Most of these songs feature Davis with his first great quintet (Coltrane, Garland, Chambers and Philly Joe Jones). They slow burn the groove in "Just Squeeze Me and sketch "When I Fall in Love in Davis' trademark stark treatment, not playing every note in the melody exactly, more or less connecting blue velvet dots to surround the melody instead.
This compilation also features the rare sound of Charles Mingus on piano, alongside Percy Heath and Max Roach in the rhythm section for the sophisticated blue glide "Smooch.
Surprisingly, Coltrane sits out of the two of the best tracks (or maybe it is not so surprisingly, since Davis was always a master of musical space). Garland never played more beautifully than in the rippling accompaniment he splashes throughout one of these two, "It Never Entered My Mind.
This set opens with the other, most likely the definitive instrumental version of "My Funny Valentine, a musical heartache for your ears. No disrespect intended to any other musician who also covered this song (including and especially the aforementioned Chet Baker), but after Miles cut this version of "My Funny Valentine they should have retired the number...
Plays for Lovers
Evans' sparse, austere piano style was rarely called romantic but almost always called beautiful. This new collection comes from tracks he recorded as a leader between 1956 - '63, considered Evans' golden era. During this period, he also played a major role in Miles Davis' masterpiece Kind of Blue, for example, from which he here reprises Davis' "Blue in Green.
The whole sounds like one single piece of exquisitely refined beautiful music, a luxurious sheet of single musical satin spun with no apparent seams between compositions. Except for Evans' solo "Easy to Love, where the melody notes from his right hand bounce against the chords laid down by his left like kernels in a popcorn machine, this compilation presents the pianist in his most famously effective format, the piano trio. Six of these trio tracks draw from his work with his exceptionally sympathetic group with bassist Scott LaFaro and drummer Paul Motian; the others feature Sam Jones and Philly Joe Jones among their supporting casts.

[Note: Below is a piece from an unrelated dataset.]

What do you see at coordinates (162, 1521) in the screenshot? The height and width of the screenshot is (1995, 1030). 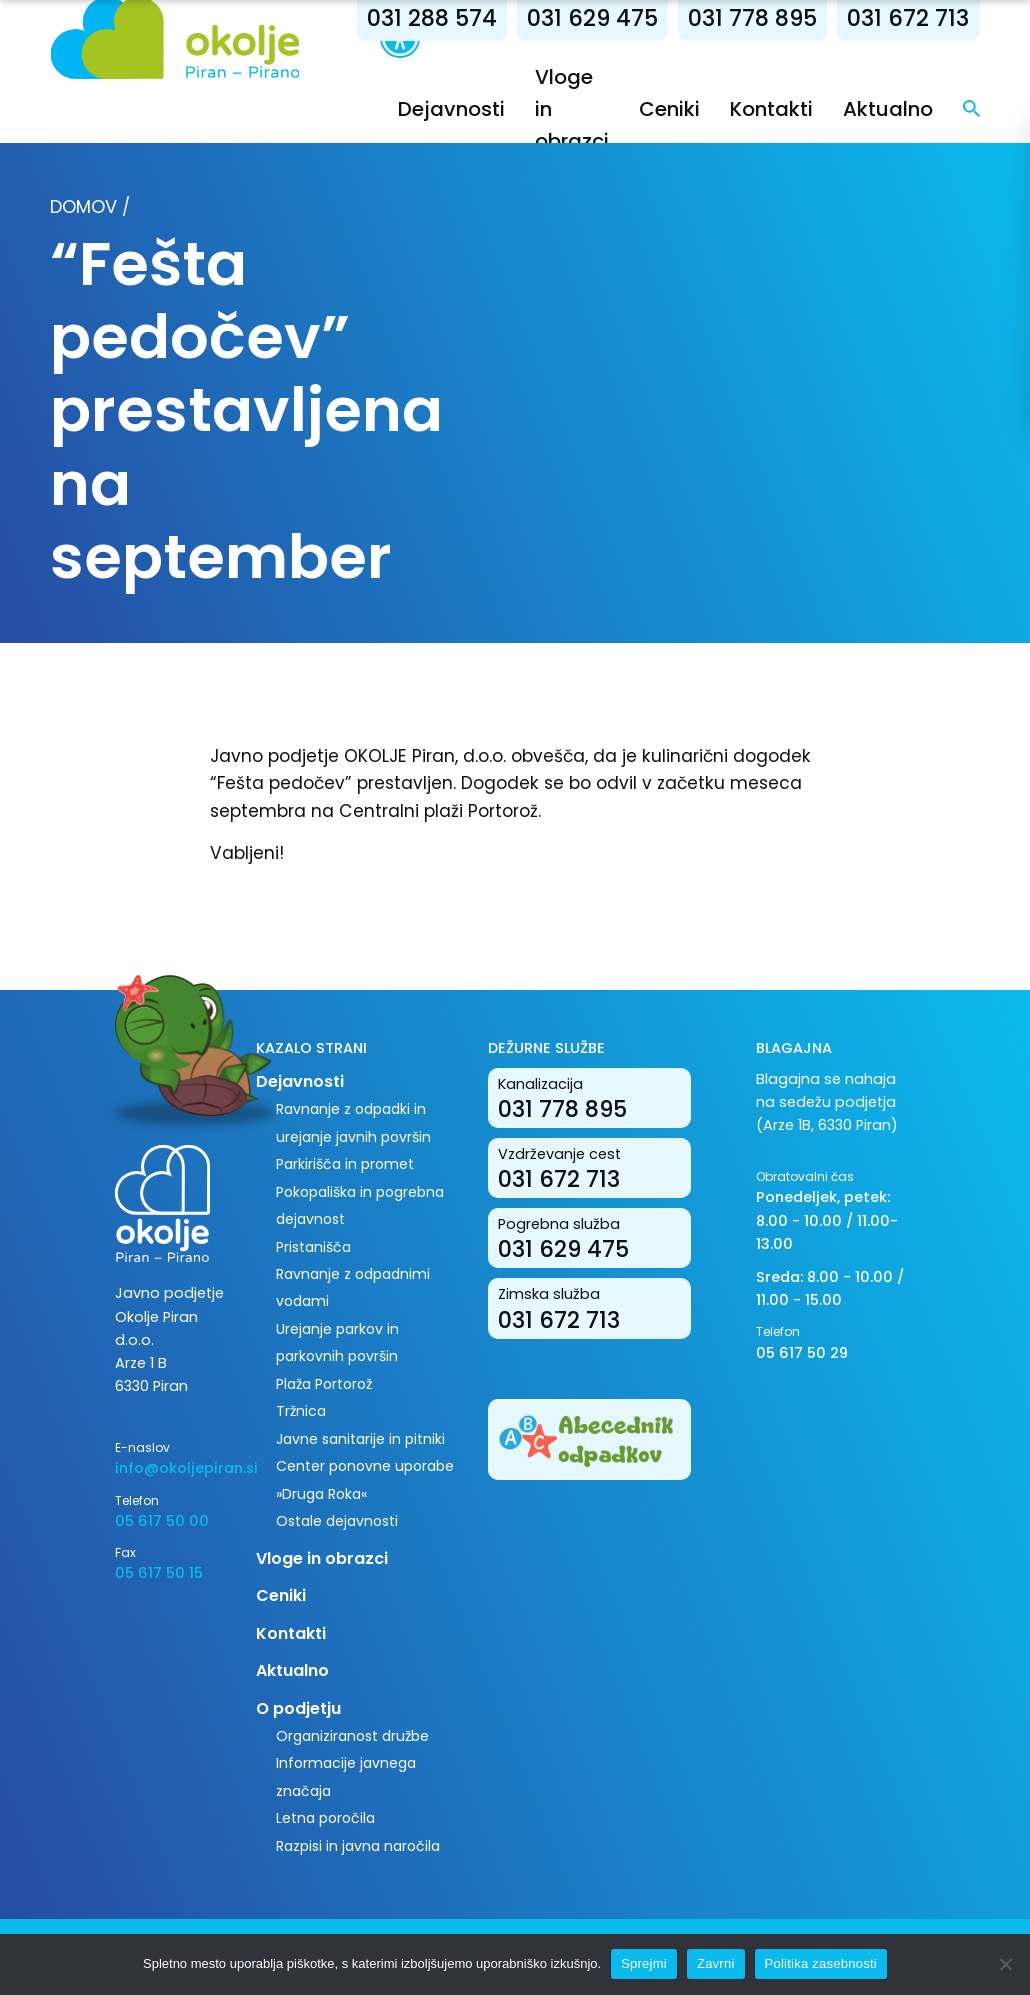 I see `05 617 50 00` at bounding box center [162, 1521].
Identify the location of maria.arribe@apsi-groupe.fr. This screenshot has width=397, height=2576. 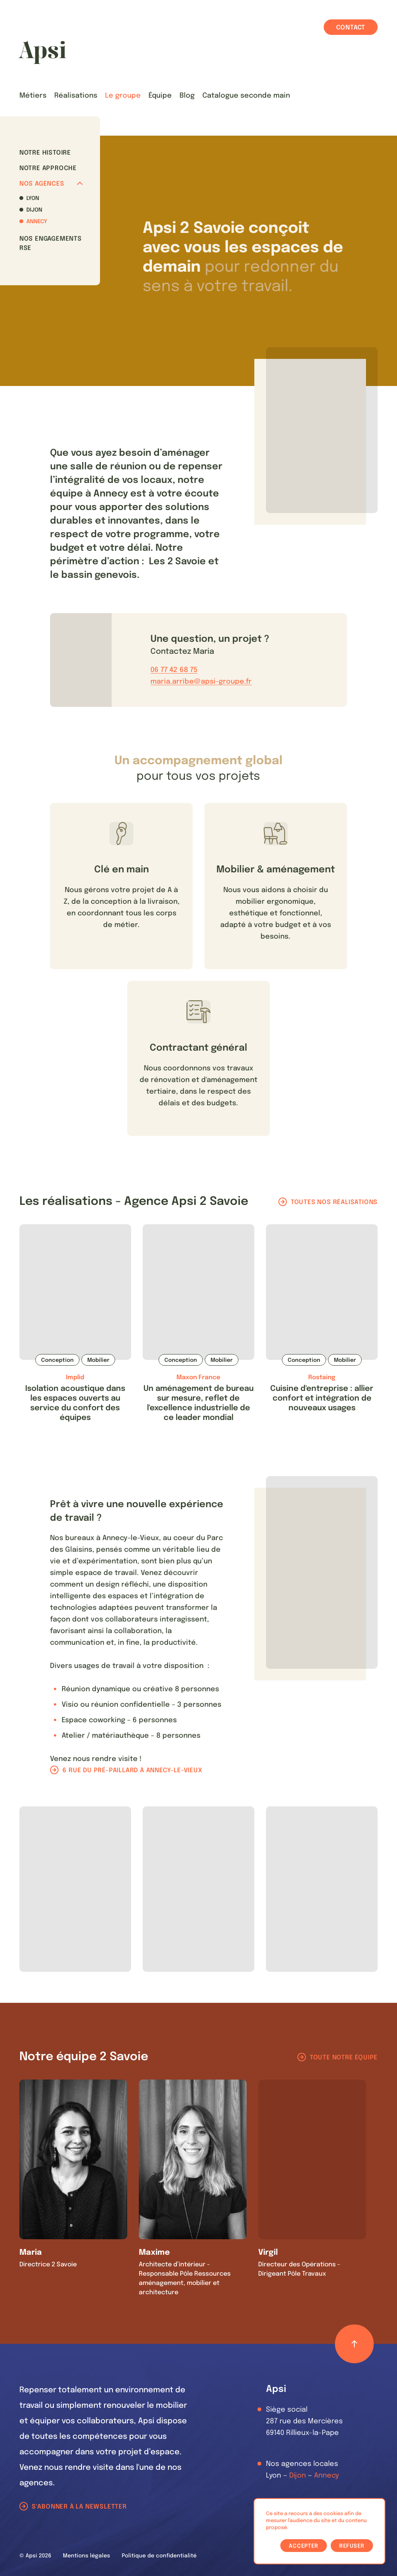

Everything about Evans' playing sounds nearly perfect: His placement of the notes, his impeccable timing, their shifting dynamics between loud and soft, the supporting harmonies...even the spaces IN BETWEEN the notes seem brilliant!
Plays for Lovers
If Stan Getz' tenor saxophone had a human voice, you'd expect it to come out sounding like Mel Torme's: Full but not heavy, warm and soft, supple yet strong like leather, familiar but not too badly worn...a classic sound. Unlike Evans, Getz' name IS frequently mentioned when discussing the most romantic players on his instrument. Small wonder: Getz's own contributions to musical romance plus his lead role in the movement that helped introduce the world to Brazilian bossa nova will endure forever. This compilation features his breathless tenor from recordings for the Concord, Fantasy, Prestige, and Milestone labels.